Anzeichen und Beschwerden
Die Übergänge vom häufigen Genusstrinken, bei dem vor allem die spannungslösende Wirkung des Alkohols geschätzt wird, zum regelmäßigen Suchttrinken sind fließend. In welchem Stadium des Prozesses sie sich befinden, schätzen die Betroffenen selbst nur selten realistisch ein. Anzeichen für eine Abhängigkeit sind:
- Im Laufe der Zeit ist eine immer größere Menge Alkohol notwendig, um die gewünschte Wirkung zu erzielen - also beispielsweise Entspannung, Ablenkung oder Überwindung von Hemmungen und Schüchternheit.
- Die Betroffenen trinken häufig mehr oder länger, als sie sich vorgenommen hatten.
- Der Vorsatz, weniger oder seltener zu trinken, kann nicht eingehalten werden.
- Es ist schon morgens etwas Alkoholhaltiges erforderlich, um in den Tag starten zu können.
- Wenn das gewohnte Quantum Alkohol ausbleibt, tritt Schwitzen auf, der Pulsschlag erhöht sich, die Hände zittern, es stellen sich Schlafstörungen, Unruhe oder Ängstlichkeit ein. Diese Symptome vergehen, sobald Alkohol getrunken wird.
- Die Betroffenen verbringen viel Zeit mit dem Beschaffen und Trinken von Alkohol.

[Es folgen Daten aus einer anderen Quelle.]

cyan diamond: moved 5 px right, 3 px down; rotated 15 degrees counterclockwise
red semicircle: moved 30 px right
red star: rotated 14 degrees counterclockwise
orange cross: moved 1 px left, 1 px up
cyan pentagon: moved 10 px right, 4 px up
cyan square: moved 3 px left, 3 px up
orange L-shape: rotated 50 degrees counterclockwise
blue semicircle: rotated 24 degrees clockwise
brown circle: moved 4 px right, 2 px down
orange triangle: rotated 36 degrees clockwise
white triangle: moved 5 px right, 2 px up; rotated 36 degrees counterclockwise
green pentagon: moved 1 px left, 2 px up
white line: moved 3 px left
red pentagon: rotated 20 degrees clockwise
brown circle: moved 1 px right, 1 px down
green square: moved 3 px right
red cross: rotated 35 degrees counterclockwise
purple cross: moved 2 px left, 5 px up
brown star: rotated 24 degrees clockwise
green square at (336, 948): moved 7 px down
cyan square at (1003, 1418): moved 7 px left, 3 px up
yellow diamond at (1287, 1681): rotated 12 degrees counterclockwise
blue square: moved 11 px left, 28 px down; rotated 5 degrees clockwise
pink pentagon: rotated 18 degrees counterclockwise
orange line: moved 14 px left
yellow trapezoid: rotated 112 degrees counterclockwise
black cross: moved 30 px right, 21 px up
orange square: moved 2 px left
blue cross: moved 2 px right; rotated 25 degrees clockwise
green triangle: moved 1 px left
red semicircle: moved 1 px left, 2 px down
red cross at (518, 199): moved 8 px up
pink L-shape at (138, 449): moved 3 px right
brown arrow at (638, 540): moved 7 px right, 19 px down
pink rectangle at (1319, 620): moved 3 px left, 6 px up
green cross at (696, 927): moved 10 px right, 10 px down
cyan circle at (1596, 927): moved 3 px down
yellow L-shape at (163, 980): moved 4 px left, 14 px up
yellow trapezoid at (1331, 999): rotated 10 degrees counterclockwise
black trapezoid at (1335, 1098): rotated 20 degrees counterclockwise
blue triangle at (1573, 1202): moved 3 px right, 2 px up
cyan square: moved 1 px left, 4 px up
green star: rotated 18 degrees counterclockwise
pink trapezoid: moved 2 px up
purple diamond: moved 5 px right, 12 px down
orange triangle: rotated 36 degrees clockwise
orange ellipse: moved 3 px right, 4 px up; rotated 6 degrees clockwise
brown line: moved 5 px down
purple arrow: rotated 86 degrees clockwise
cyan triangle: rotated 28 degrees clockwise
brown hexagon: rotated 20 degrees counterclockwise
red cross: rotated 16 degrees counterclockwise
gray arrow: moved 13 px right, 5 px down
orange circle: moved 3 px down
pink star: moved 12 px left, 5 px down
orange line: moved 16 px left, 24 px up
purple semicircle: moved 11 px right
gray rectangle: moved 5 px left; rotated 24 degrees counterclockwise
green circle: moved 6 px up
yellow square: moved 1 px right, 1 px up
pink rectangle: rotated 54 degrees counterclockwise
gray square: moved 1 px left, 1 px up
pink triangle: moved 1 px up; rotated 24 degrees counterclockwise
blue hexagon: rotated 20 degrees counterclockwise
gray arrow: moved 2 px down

- Aufgrund des Alkoholkonsums wird der Kontakt zu Freunden und Bekannten eingeschränkt, Hobbys und Freizeitaktivitäten werden aufgegeben.
- Selbst wenn bereits körperliche oder seelische Folgen des Alkoholkonsums aufgetreten sind, gelingt es nicht, weniger zu trinken.
Meist erkennen weder der Betroffene noch Verwandte und Freunde, dass fachkundige Hilfe nötig ist oder sie ignorieren die Sucht. Doch selbst wenn sie erkannt wurde, beteiligen sich die Angehörigen oft daran, die Folgen der Sucht zu vertuschen ("Co-Abhängigkeit"). Das kann so lange gehen, bis der Betreffende mehrfach unangenehm aufgefallen ist und das berufliche oder soziale Umfeld sein Verhalten nicht mehr toleriert. Zeichen für einen fortgeschrittenen Alkoholmissbrauch sind:
- Berufliche, schulische oder familiäre Verpflichtungen werden vernachlässigt oder sogar ganz aufgegeben.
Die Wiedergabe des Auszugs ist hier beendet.